■ **Aim of the task**
Starting at the line with "The width and" and going on through the line with "What do you see at coordinates (30, 607)", reproduce each line in the records below exactly and nothing more.

■ **Provided information**
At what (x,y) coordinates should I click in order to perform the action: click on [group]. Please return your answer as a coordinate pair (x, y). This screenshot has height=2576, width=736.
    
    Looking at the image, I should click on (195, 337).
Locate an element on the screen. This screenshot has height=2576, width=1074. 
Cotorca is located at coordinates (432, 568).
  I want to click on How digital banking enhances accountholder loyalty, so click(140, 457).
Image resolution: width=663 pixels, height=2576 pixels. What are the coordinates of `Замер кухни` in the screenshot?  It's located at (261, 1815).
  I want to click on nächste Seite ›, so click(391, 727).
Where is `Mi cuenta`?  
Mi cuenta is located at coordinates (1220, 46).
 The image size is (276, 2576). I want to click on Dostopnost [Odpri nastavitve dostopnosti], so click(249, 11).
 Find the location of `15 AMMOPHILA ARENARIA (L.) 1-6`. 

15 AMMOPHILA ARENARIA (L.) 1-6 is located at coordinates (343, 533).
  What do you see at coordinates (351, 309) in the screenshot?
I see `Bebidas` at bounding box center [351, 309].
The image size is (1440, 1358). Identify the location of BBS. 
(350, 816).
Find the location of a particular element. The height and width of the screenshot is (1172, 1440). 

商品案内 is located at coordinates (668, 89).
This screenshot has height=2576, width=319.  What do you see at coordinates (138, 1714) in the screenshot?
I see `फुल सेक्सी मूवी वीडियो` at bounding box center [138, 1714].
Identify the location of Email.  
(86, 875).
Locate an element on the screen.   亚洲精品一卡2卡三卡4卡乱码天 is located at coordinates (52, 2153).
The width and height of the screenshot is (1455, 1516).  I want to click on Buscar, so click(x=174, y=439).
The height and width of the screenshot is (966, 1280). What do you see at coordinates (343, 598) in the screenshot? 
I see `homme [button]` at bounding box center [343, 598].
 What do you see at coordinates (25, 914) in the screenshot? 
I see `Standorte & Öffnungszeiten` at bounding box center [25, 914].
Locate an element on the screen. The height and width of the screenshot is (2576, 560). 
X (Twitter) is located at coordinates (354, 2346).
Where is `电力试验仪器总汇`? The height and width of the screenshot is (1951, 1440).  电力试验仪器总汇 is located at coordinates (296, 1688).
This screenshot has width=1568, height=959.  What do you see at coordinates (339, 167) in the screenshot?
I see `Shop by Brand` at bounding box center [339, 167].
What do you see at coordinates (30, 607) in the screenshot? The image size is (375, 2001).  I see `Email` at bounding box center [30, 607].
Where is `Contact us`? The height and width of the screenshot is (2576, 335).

■ **Written reply**
The width and height of the screenshot is (1455, 1516).  I want to click on Buscar, so click(x=174, y=439).
The height and width of the screenshot is (966, 1280). What do you see at coordinates (343, 598) in the screenshot? 
I see `homme [button]` at bounding box center [343, 598].
 What do you see at coordinates (25, 914) in the screenshot? 
I see `Standorte & Öffnungszeiten` at bounding box center [25, 914].
Locate an element on the screen. The height and width of the screenshot is (2576, 560). 
X (Twitter) is located at coordinates (354, 2346).
Where is `电力试验仪器总汇`? The height and width of the screenshot is (1951, 1440).  电力试验仪器总汇 is located at coordinates (296, 1688).
This screenshot has width=1568, height=959.  What do you see at coordinates (339, 167) in the screenshot?
I see `Shop by Brand` at bounding box center [339, 167].
What do you see at coordinates (30, 607) in the screenshot? The image size is (375, 2001).  I see `Email` at bounding box center [30, 607].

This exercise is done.